Connectivity, Storage and Power
When it comes to wireless functionality, the EOS R provides the standard array of modern features, including both Wi-Fi and Bluetooth connectivity, though no NFC nor built-in GPS. Using a connected smartphone, you can transfer images as well as remotely control the camera using the Camera Connect app. Images can also be transferred wirelessly to a computer using the EOS Utility application.
Wired connections include a USB-C SuperSpeed USB 3.1 Gen 1 port, a Mini HDMI Type-C port and a remote release jack. The camera also provides 3.5mm stereo microphone and headphone jacks. Images and videos are stored on SD cards in a single slot, with support for SDHC, SDXC and UHS-II types.
The EOS R derives its power from an LP-E6N battery pack (LP-E6 battery packs are also supported, but in-camera charging via USB is not supported with the older battery). CIPA battery life is rated at 350 shots per charge with the EVF and 370 shots with the LCD, though a power saving mode can boost those figures to 430 and 450 shots respectively. There is also an Eco mode which further boosts battery life to between 540 and 560 shots per charge when using the LCD.
An optional BG-E22 battery grip doubles battery life with two LP-E6N battery packs installed. And with an AC adapter and DC coupler the EOS R can be continuously powered.
Pricing and Availability
The Canon EOS R is scheduled to be available in October 2018 for an estimated retail price of US$2,299 for the body only. It will also be sold as a body-and-lens kit with the new RF 24-105mm f/4 L IS USM lens for US$3,399.

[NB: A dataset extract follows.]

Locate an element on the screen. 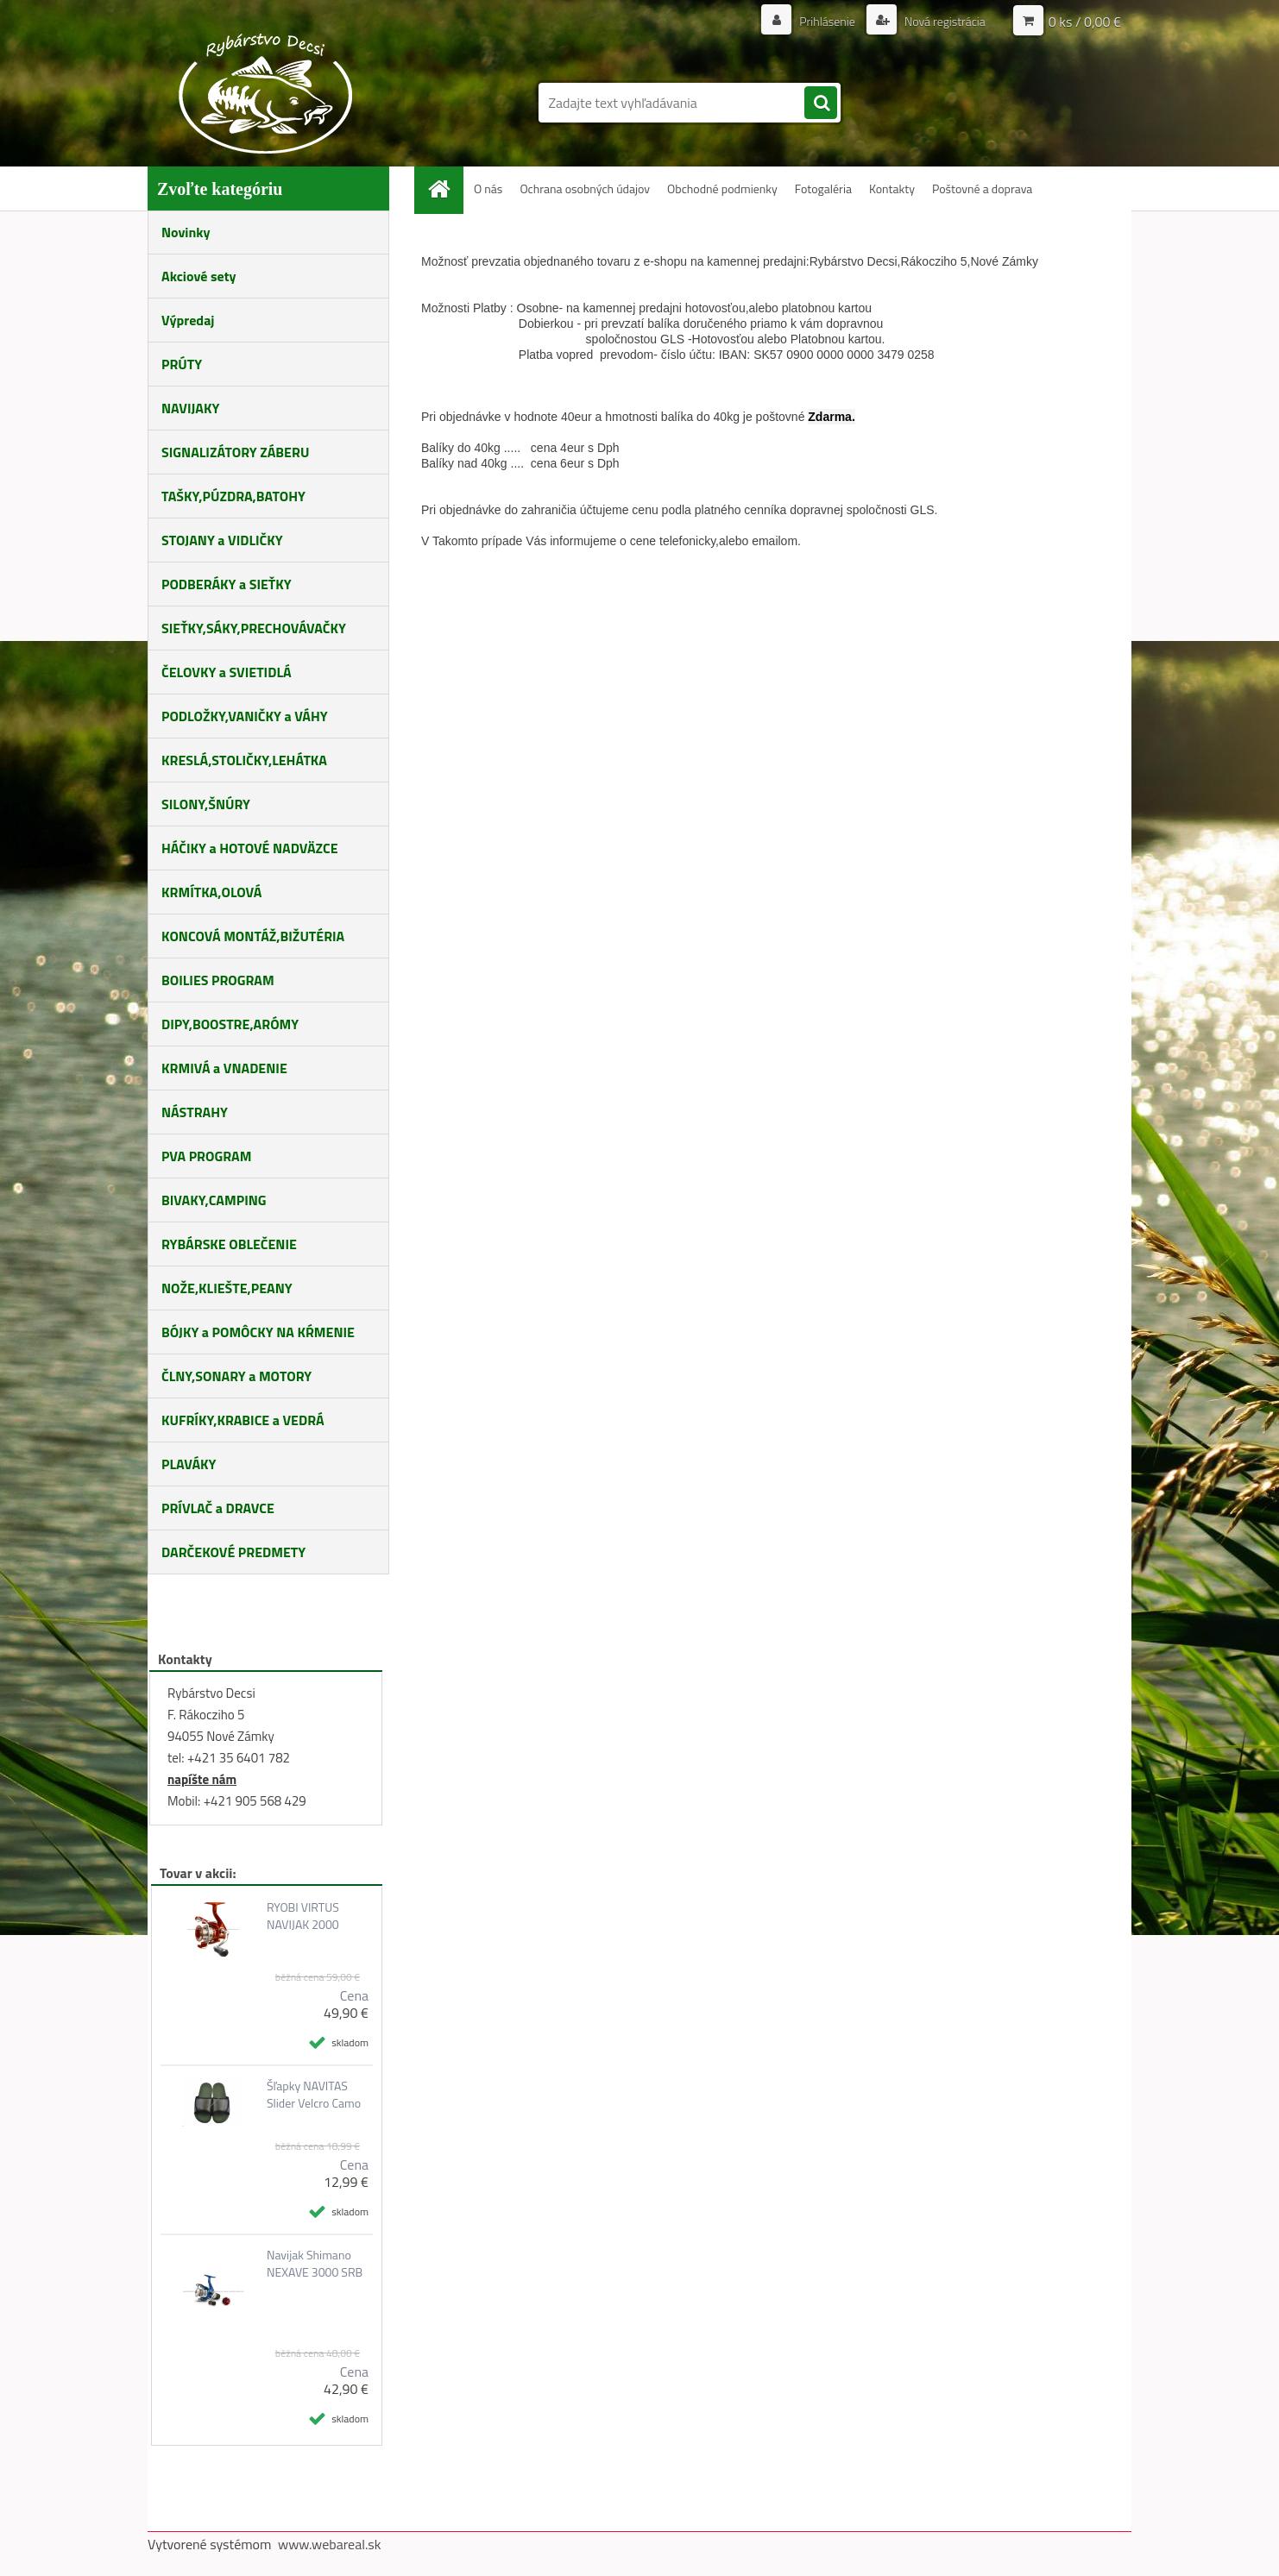 The height and width of the screenshot is (2576, 1279). NÁSTRAHY is located at coordinates (194, 1112).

The Canon RF 50mm f/1.2 L USM will be available in October 2018 for an estimated retail price of US$2,299. The RF 28-70mm f/2 L USM, RF 24-105mm f/4 L IS USM and RF 35mm f/1.8 Macro IS STM lenses will all be available for purchase in December 2018 for an estimated retail price of US$2,999, US$1,099 and US$499.99 respectively.

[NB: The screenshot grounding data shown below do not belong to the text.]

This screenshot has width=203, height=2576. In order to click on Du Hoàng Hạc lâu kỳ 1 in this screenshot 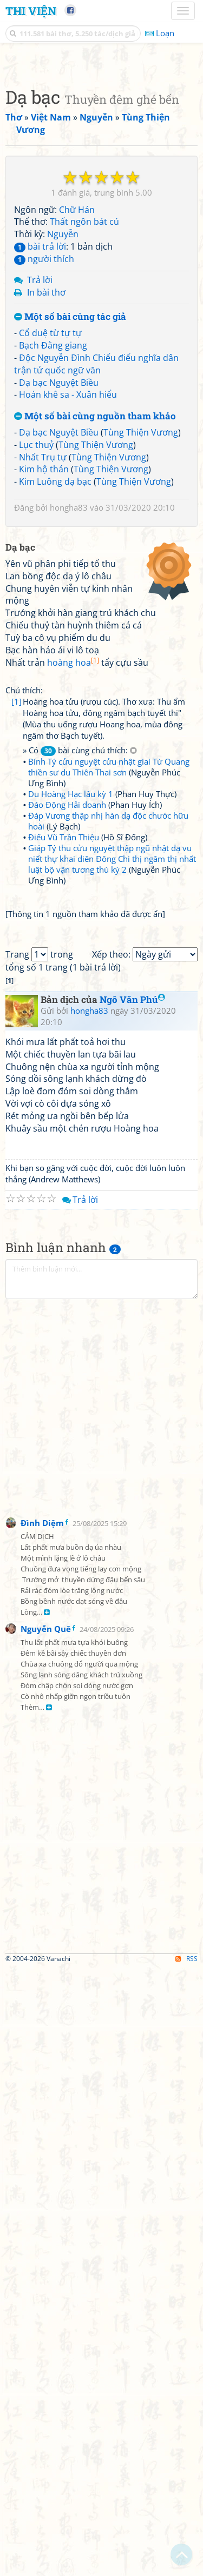, I will do `click(70, 1199)`.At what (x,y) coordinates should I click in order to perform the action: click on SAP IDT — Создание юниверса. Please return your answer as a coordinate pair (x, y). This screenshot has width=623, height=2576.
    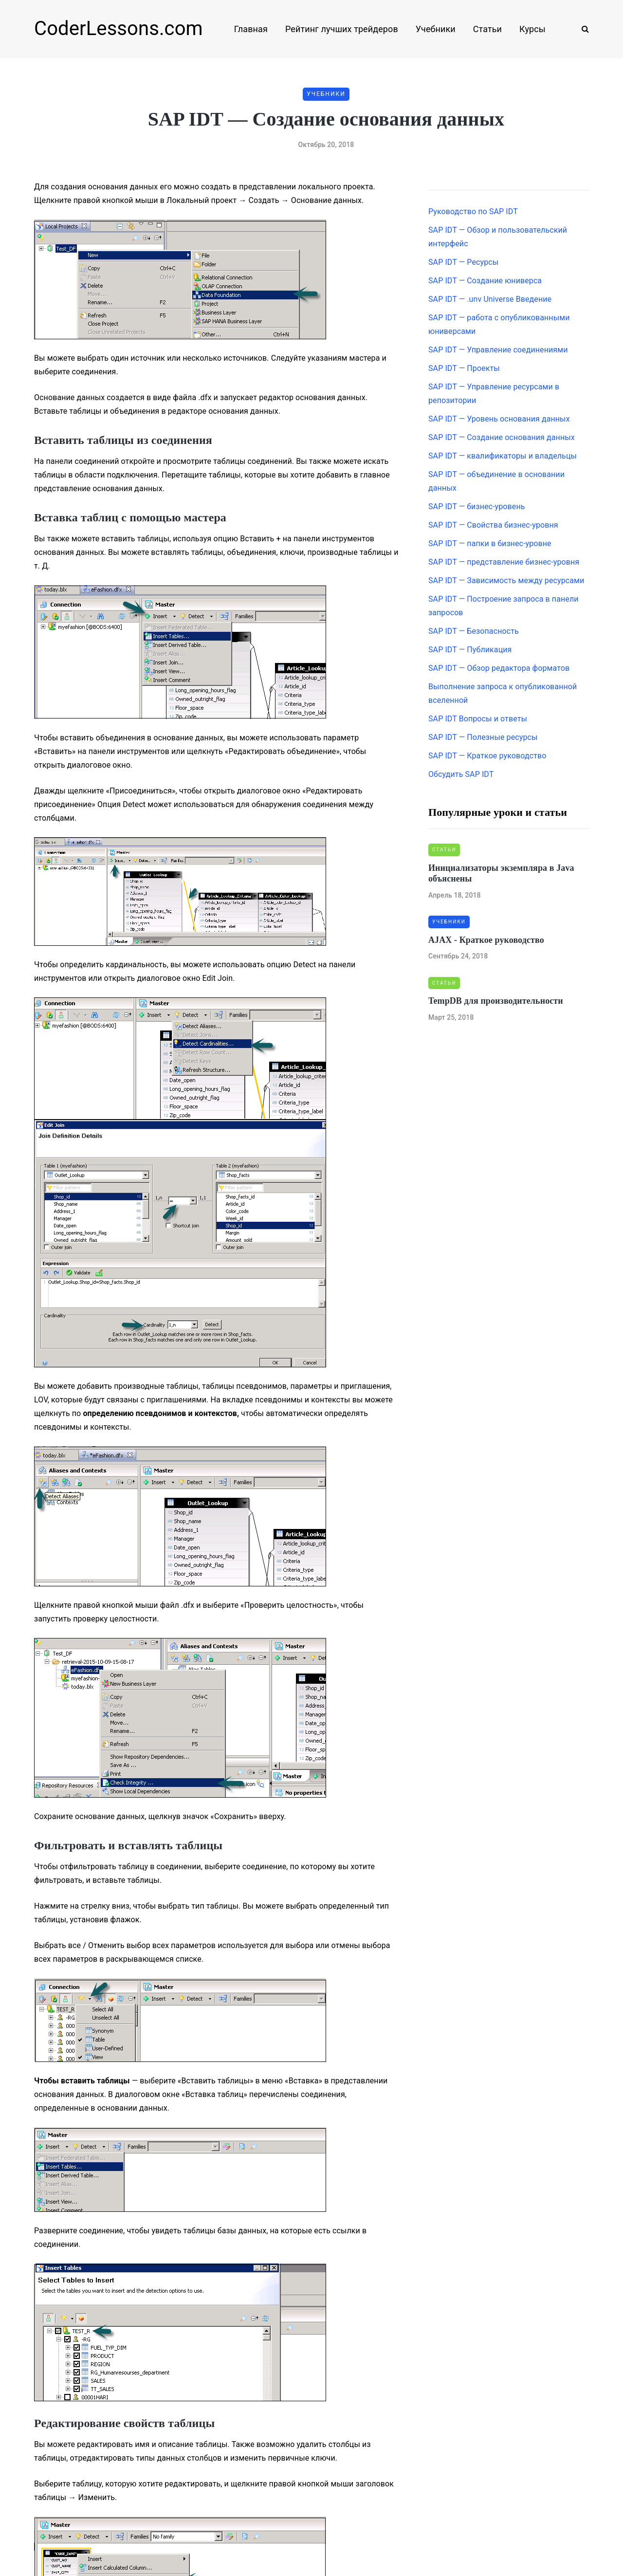
    Looking at the image, I should click on (485, 280).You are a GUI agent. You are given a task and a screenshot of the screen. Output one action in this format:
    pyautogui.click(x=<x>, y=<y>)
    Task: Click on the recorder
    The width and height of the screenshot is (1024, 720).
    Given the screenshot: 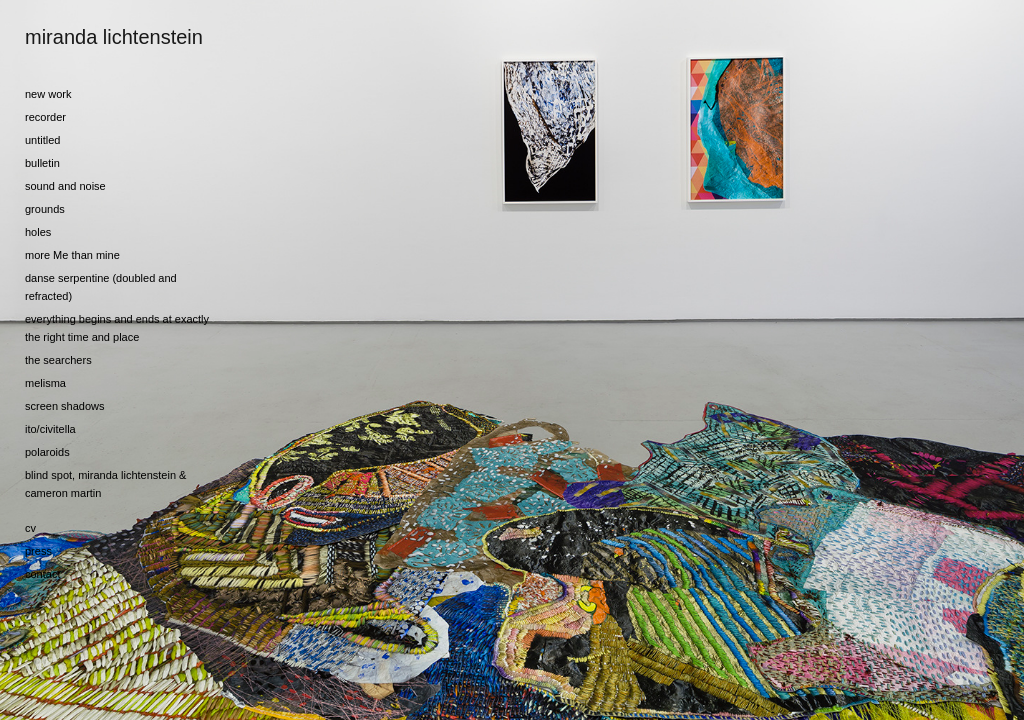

The Canon Mount Adapter EF-EOS R and Control Ring Mount Adapter EF-EOS R will be available for purchase in October 2018 for an estimated retail price of US$99.99 and US$199.99 respectively. The EF-EOS R Drop-in Filter Mount Adapter will be available for purchase in February 2019 for an estimated retail price of US$399.99 with a variable ND filter, or US$299.99 with a circular polarizing filter.
Also announced is the new Canon Speedlite EL-100 flash unit which features a GN of 85 ft./26m at ISO 100, tilt/swivel, 24mm coverage and an optical wireless flash function (sender and receiver). The EL-100 will be available for purchase in October 2018 for an estimated retail price of US$199.99.